— What this task involves —
Transcribe all of the records word for word, please, omitting the pictures.

Page images and extracted text
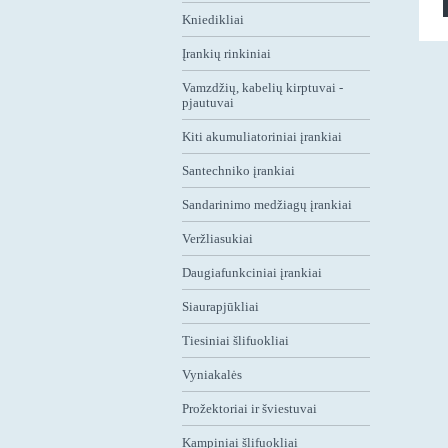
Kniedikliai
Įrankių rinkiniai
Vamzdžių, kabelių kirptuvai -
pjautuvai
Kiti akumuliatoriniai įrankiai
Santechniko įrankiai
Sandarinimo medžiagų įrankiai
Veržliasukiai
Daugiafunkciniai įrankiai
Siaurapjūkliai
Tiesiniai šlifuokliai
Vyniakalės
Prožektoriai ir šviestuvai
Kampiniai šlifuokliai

— Problem solution —
Kniedikliai
Įrankių rinkiniai
Vamzdžių, kabelių kirptuvai -
pjautuvai
Kiti akumuliatoriniai įrankiai
Santechniko įrankiai
Sandarinimo medžiagų įrankiai
Veržliasukiai
Daugiafunkciniai įrankiai
Siaurapjūkliai
Tiesiniai šlifuokliai
Vyniakalės
Prožektoriai ir šviestuvai
Kampiniai šlifuokliai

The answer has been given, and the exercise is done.